To allow us to manage the load, as the number of agents registered increases, the poll interval increases up to a maximum of 10 seconds.

So unfortunately, the only way to change this on your end would be to run less agents, but I suspect that would not be desirable because then pipelines would be stuck waiting in a different place.

Hope that helps!

Thanks for the context. Can you share more with me about the polling architecture and algorithm works?

I’ve also observed long wait times that add up quickly for any given build that has many steps, especially builds with step dependencies. I’ve created a pull request to tentatively improve wait times, hopefully without any impact on aggregate server load.


@kgillette thanks for opening up that PR :slight_smile: someone from the team will review it and provide any feedback directly in the PR.

@OwenCR I’m not sure what else I could share and it could even change in the future depending on load distribution, etc.

But at the moment, it’s about 2 seconds for <5 agents, 5 seconds for <10 and 10 seconds above that.

1 Like

My understanding is that the intent was that as you had more agents, there would be more pinging for work and that the average wait time would decrease, whilst also managing load for the API.

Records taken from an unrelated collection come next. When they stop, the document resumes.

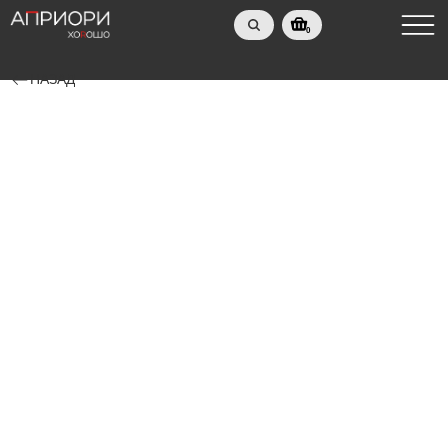
0
НАЗАД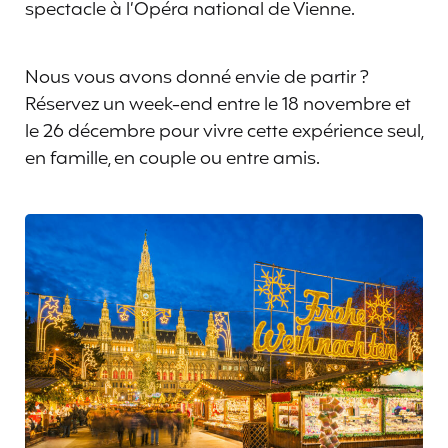
spectacle à l’Opéra national de Vienne.
Nous vous avons donné envie de partir ?
Réservez un week-end entre le 18 novembre et
le 26 décembre pour vivre cette expérience seul,
en famille, en couple ou entre amis.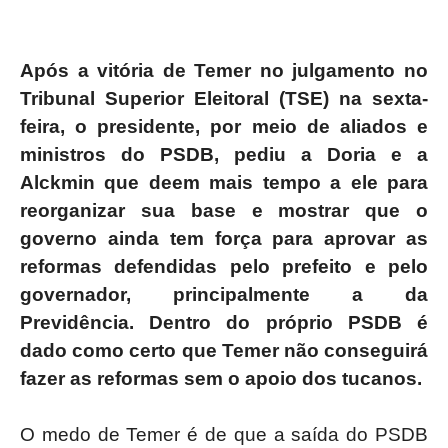
Após a vitória de Temer no julgamento no
Tribunal Superior Eleitoral (TSE) na sexta-
feira, o presidente, por meio de aliados e
ministros do PSDB, pediu a Doria e a
Alckmin que deem mais tempo a ele para
reorganizar sua base e mostrar que o
governo ainda tem força para aprovar as
reformas defendidas pelo prefeito e pelo
governador, principalmente a da
Previdência. Dentro do próprio PSDB é
dado como certo que Temer não conseguirá
fazer as reformas sem o apoio dos tucanos.
O medo de Temer é de que a saída do PSDB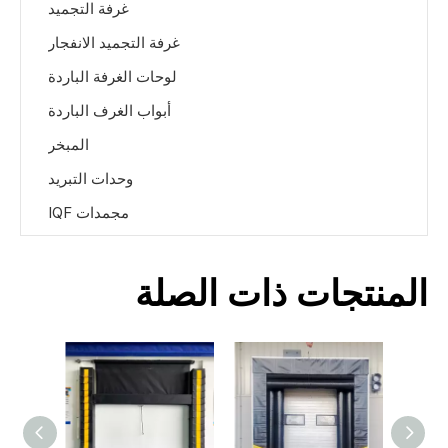
غرفة التجميد
غرفة التجميد الانفجار
لوحات الغرفة الباردة
أبواب الغرف الباردة
المبخر
وحدات التبريد
مجمدات IQF
المنتجات ذات الصلة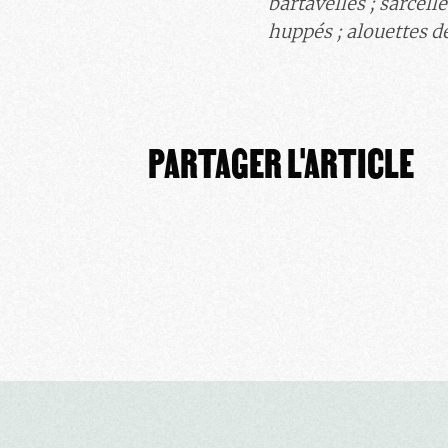
bartavelles
; sarcelle
huppés
; a
louettes d
PARTAGER L'ARTICLE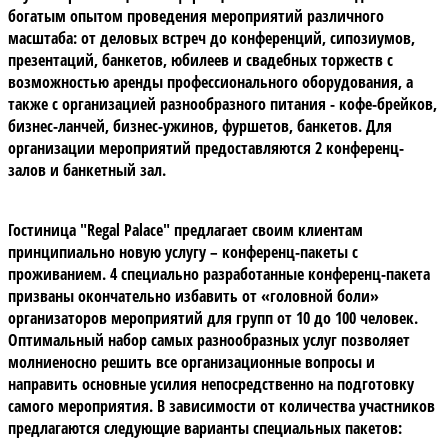
богатым опытом проведения мероприятий различного
масштаба: от деловых встреч до конференций, сипозиумов,
презентаций, банкетов, юбилеев и свадебных торжеств с
возможностью аренды профессионального оборудования, а
также с организацией разнообразного питания - кофе-брейков,
бизнес-ланчей, бизнес-ужинов, фуршетов, банкетов. Для
организации мероприятий предоставляются 2 конференц-
залов и банкетный зал.
Гостиница
"Regal Palace"
предлагает своим клиентам
принципиально новую услугу –
конференц-пакеты
с
проживанием. 4 специально разработанные конференц-пакета
призваны окончательно избавить от «головной боли»
организаторов мероприятий для групп от 10 до 100 человек.
Оптимальный набор самых разнообразных услуг позволяет
молниеносно решить все организационные вопросы и
направить основные усилия непосредственно на подготовку
самого мероприятия. В зависимости от количества участников
предлагаются следующие варианты специальных пакетов: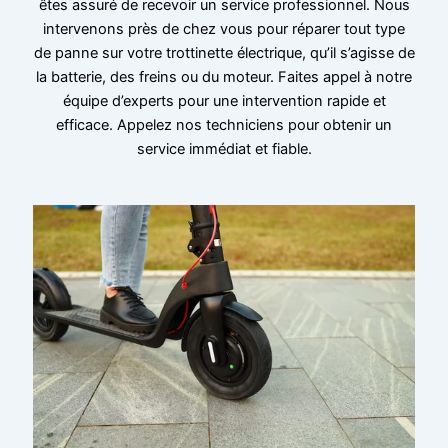
êtes assuré de recevoir un service professionnel. Nous
intervenons près de chez vous pour réparer tout type
de panne sur votre trottinette électrique, qu’il s’agisse de
la batterie, des freins ou du moteur. Faites appel à notre
équipe d’experts pour une intervention rapide et
efficace. Appelez nos techniciens pour obtenir un
service immédiat et fiable.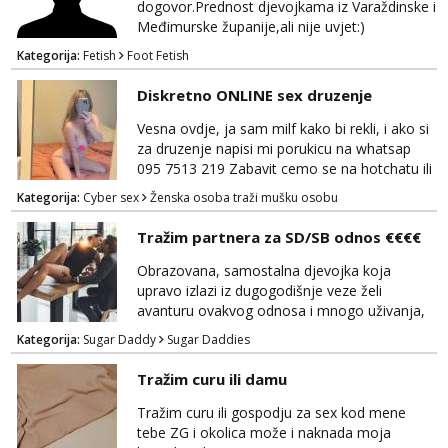
dogovor.Prednost djevojkama iz Varaždinske i
Međimurske županije,ali nije uvjet:)
Kategorija:
Fetish
Foot Fetish
Diskretno ONLINE sex druzenje
Vesna ovdje, ja sam milf kako bi rekli, i ako si
za druzenje napisi mi porukicu na whatsap
095 7513 219 Zabavit cemo se na hotchatu ili
videopozivu a saljem i gacice i gole slikice :)
Kategorija:
Cyber sex
Ženska osoba traži mušku osobu
NE UZIVO!
Tražim partnera za SD/SB odnos €€€€
Obrazovana, samostalna djevojka koja
upravo izlazi iz dugogodišnje veze želi
avanturu ovakvog odnosa i mnogo uživanja,
poklona, pažnje i putovanja. Moguća i
Kategorija:
Sugar Daddy
Sugar Daddies
poslovna saradnja ako nam se interesi
poklapaju. Mnogo senzualnosti i lijepe
Tražim curu ili damu
energije. Javite mi se sa opisom što opširnijim
jer od toga ovisi da li ću odgovoriti. Isključivo
Tražim curu ili gospodju za sex kod mene
tražim nekoga za duži vremenski period.
tebe ZG i okolica može i naknada moja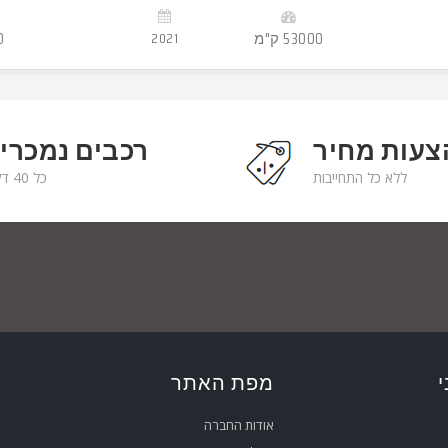
-
-
53000 ק"מ
2021
0
צעות מחיר
רכבים נמכרי
ללא כל התחייבות
כל 40 דקות
י
מפת האתר
אודות החברה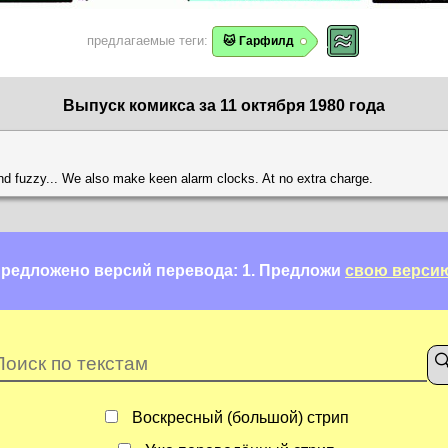
предлагаемые теги:
🐱 Гарфилд
Выпуск комикса за 11 октября 1980 года
and fuzzy... We also make keen alarm clocks. At no extra charge.
редложено версий перевода: 1.
Предложи
свою верси
Воскресный (большой) стрип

However, this is not how it works. In reality, the median time for agents to accept a job is approximately the same as the ping interval. The dispatcher as I remember sorts by agents that have recently performed a similar job, or failing that those that have pinged recently. It then assigns the work to that agent and waits for it to ping to pick up the work. Because it’s picking agents that have pinged most recently, it will ALWAYS take about a ping interval for the job to be accepted.

Unless I’m mistaken (which is totes possible), I reckon the best approach would be for the dispatcher to exclude agents that haven’t checked in for a long time but otherwise assign at random if there isn’t an agent available that has previously done the some work. That should result in the gaussian distribution of accept times that I think was the original intent.

1 Like

The dispatcher as I remember sorts by agents that have recently performed a similar job, or failing that those that have pinged recently

Yes, that is correct, and it continues to be the current behavior :slight_smile:
Your suggestion makes sense, I like that approach :ok_hand:

Thanks for all the extra details @lachlandonald! this is gold :blush:

1 Like

How does the dispatcher determine what is a similar job? Same pipeline or same repo? Agent selection filter? Some other criteria?

I could imagine that, if caching is well utilized, it could be worth waiting 10 seconds in order to save more than 10 seconds in redundant work. For pipelines that do not opportunities for work sharing, then random agent would certainly be more effective.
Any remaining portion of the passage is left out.